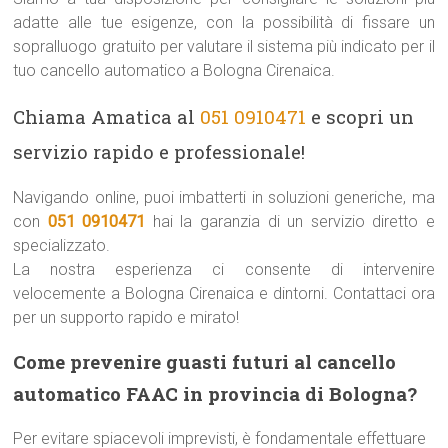
adatte alle tue esigenze, con la possibilità di fissare un
sopralluogo gratuito per valutare il sistema più indicato per il
tuo cancello automatico a Bologna Cirenaica.
Chiama Amatica al
051 0910471
e scopri un
servizio rapido e professionale!
Navigando online, puoi imbatterti in soluzioni generiche, ma
con
051 0910471
hai la garanzia di un servizio diretto e
specializzato.
La nostra esperienza ci consente di intervenire
velocemente a Bologna Cirenaica e dintorni. Contattaci ora
per un supporto rapido e mirato!
Come prevenire guasti futuri al cancello
automatico FAAC in provincia di Bologna?
Per evitare spiacevoli imprevisti, è fondamentale effettuare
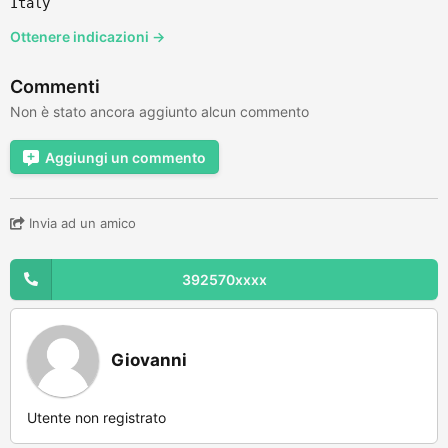
Italy
Ottenere indicazioni →
Commenti
Non è stato ancora aggiunto alcun commento
Aggiungi un commento
Invia ad un amico
392570xxxx
Giovanni
Utente non registrato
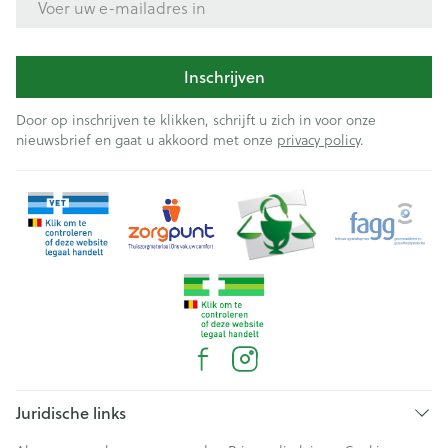
Inschrijven
Door op inschrijven te klikken, schrijft u zich in voor onze
nieuwsbrief en gaat u akkoord met onze
privacy policy
.
Juridische links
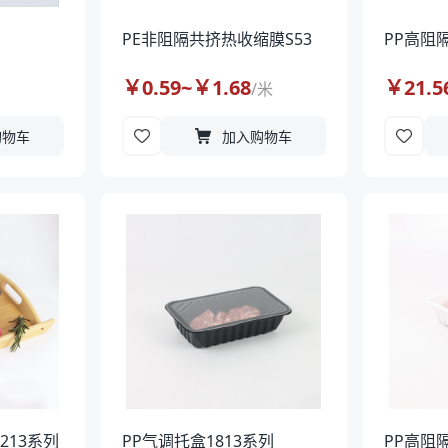
PE非阻隔共挤热收缩膜S53
PP高阻
￥
0.59
~￥
1.68
￥
21.5
/
米
购物车
加入购物车
213系列
PP气调托盒1813系列
PP高阻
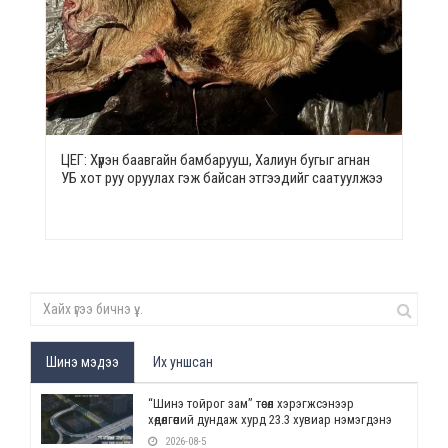
ЦЕГ: Хүрэн баавгайн бамбарууш, Халиун бугыг агнан
УБ хот руу оруулах гэж байсан этгээдийг саатуулжээ
Шинэ мэдээ
Их уншсан
“Шинэ тойрог зам” төсөл хэрэгжсэнээр
хөдөлгөөний дундаж хурд 23.3 хувиар нэмэгдэнэ
2026-08-5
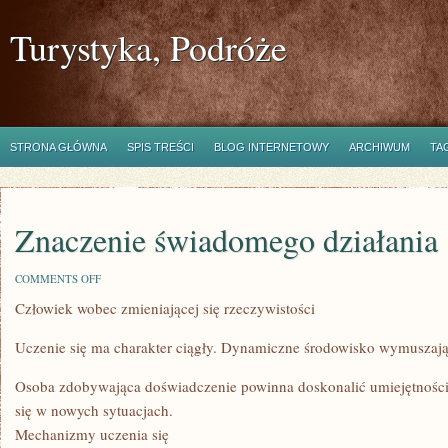
Turystyka, Podróże
STRONA GŁÓWNA
SPIS TREŚCI
BLOG INTERNETOWY
ARCHIWUM
TA
Znaczenie świadomego działania
ON
COMMENTS OFF
ZNACZENIE
Człowiek wobec zmieniającej się rzeczywistości
ŚWIADOMEGO
DZIAŁANIA
Uczenie się ma charakter ciągły. Dynamiczne środowisko wymuszają
Osoba zdobywająca doświadczenie powinna doskonalić umiejętności.
się w nowych sytuacjach.
Mechanizmy uczenia się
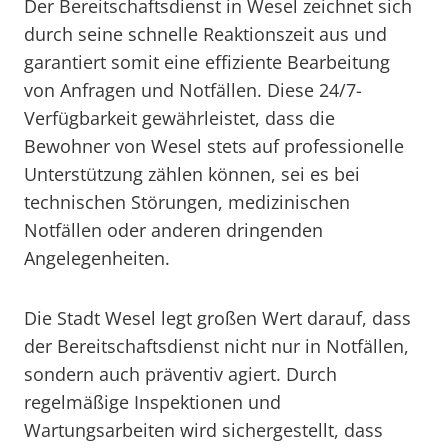
Der Bereitschaftsdienst in Wesel zeichnet sich
durch seine schnelle Reaktionszeit aus und
garantiert somit eine effiziente Bearbeitung
von Anfragen und Notfällen. Diese 24/7-
Verfügbarkeit gewährleistet, dass die
Bewohner von Wesel stets auf professionelle
Unterstützung zählen können, sei es bei
technischen Störungen, medizinischen
Notfällen oder anderen dringenden
Angelegenheiten.
Die Stadt Wesel legt großen Wert darauf, dass
der Bereitschaftsdienst nicht nur in Notfällen,
sondern auch präventiv agiert. Durch
regelmäßige Inspektionen und
Wartungsarbeiten wird sichergestellt, dass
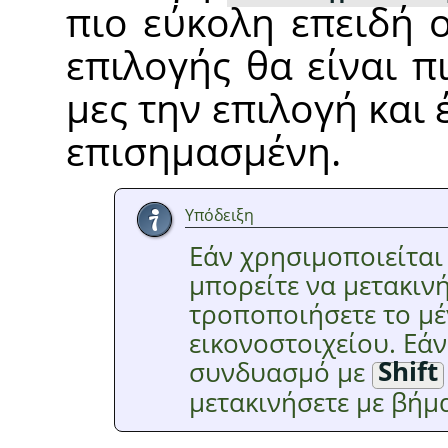
πιο εύκολη επειδή ο
επιλογής θα είναι π
μες την επιλογή και 
επισημασμένη.
Υπόδειξη
Εάν χρησιμοποιείται
μπορείτε να μετακινή
τροποποιήσετε το μέ
εικονοστοιχείου. Εάν
συνδυασμό με
Shift
μετακινήσετε με βήμ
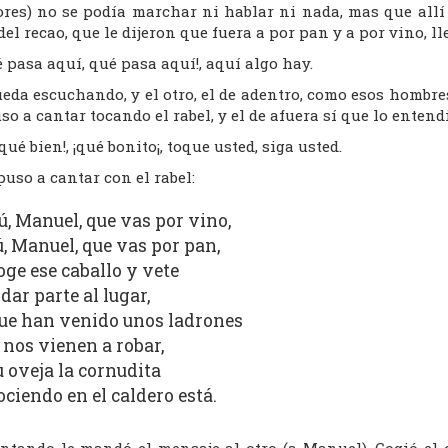
ores) no se podía marchar ni hablar ni nada, mas que allí
del recao, que le dijeron que fuera a por pan y a por vino, ll
 pasa aquí, qué pasa aquí!, aquí algo hay.
eda escuchando, y el otro, el de adentro, como esos hombres
so a cantar tocando el rabel, y el de afuera sí que lo entendi
qué bien!, ¡qué bonito¡, toque usted, siga usted.
puso a cantar con el rabel:
ú, Manuel, que vas por vino,
ú, Manuel, que vas por pan,
oge ese caballo y vete
 dar parte al lugar,
ue han venido unos ladrones
 nos vienen a robar,
u oveja la cornudita
ociendo en el caldero está.
ntando le mandó el mensaje al otro (a Manuel). Cogió el c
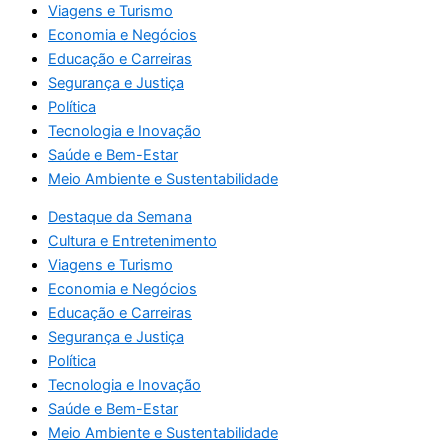
Viagens e Turismo
Economia e Negócios
Educação e Carreiras
Segurança e Justiça
Política
Tecnologia e Inovação
Saúde e Bem-Estar
Meio Ambiente e Sustentabilidade
Destaque da Semana
Cultura e Entretenimento
Viagens e Turismo
Economia e Negócios
Educação e Carreiras
Segurança e Justiça
Política
Tecnologia e Inovação
Saúde e Bem-Estar
Meio Ambiente e Sustentabilidade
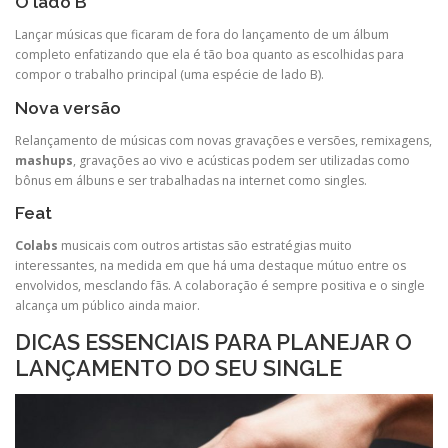
O lado B
Lançar músicas que ficaram de fora do lançamento de um álbum
completo enfatizando que ela é tão boa quanto as escolhidas para
compor o trabalho principal (uma espécie de lado B).
Nova versão
Relançamento de músicas com novas gravações e versões, remixagens,
mashups
, gravações ao vivo e acústicas podem ser utilizadas como
bônus em álbuns e ser trabalhadas na internet como singles.
Feat
Colabs
musicais com outros artistas são estratégias muito
interessantes, na medida em que há uma destaque mútuo entre os
envolvidos, mesclando fãs. A colaboração é sempre positiva e o single
alcança um público ainda maior.
DICAS ESSENCIAIS PARA PLANEJAR O
LANÇAMENTO DO SEU SINGLE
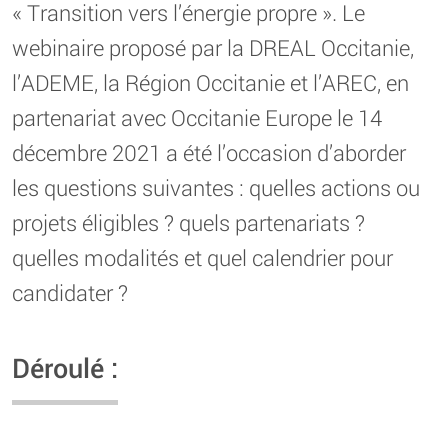
« Transition vers l’énergie propre ». Le
webinaire proposé par la DREAL Occitanie,
l’ADEME, la Région Occitanie et l’AREC, en
partenariat avec Occitanie Europe le 14
décembre 2021 a été l’occasion d’aborder
les questions suivantes : quelles actions ou
projets éligibles ? quels partenariats ?
quelles modalités et quel calendrier pour
candidater ?
Déroulé :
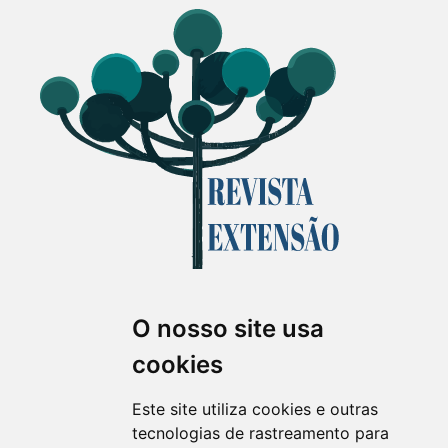
O nosso site usa
Revista Extensão em Foco
cookies
ISSN 2358-7180 (on-line)
revistaextensao@ufpr.br
Este site utiliza cookies e outras
tecnologias de rastreamento para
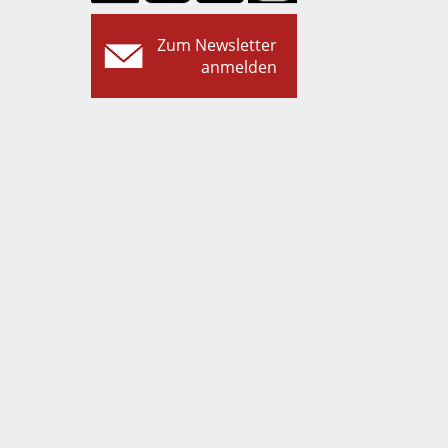
Zum Newsletter
anmelden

◇ ◇ ◇

> **Task description**: Look through the records and copy every line that has the word "automatico".

> **Output of the task**:
tuo cancello automatico a Bologna Cirenaica.
automatico FAAC in provincia di Bologna?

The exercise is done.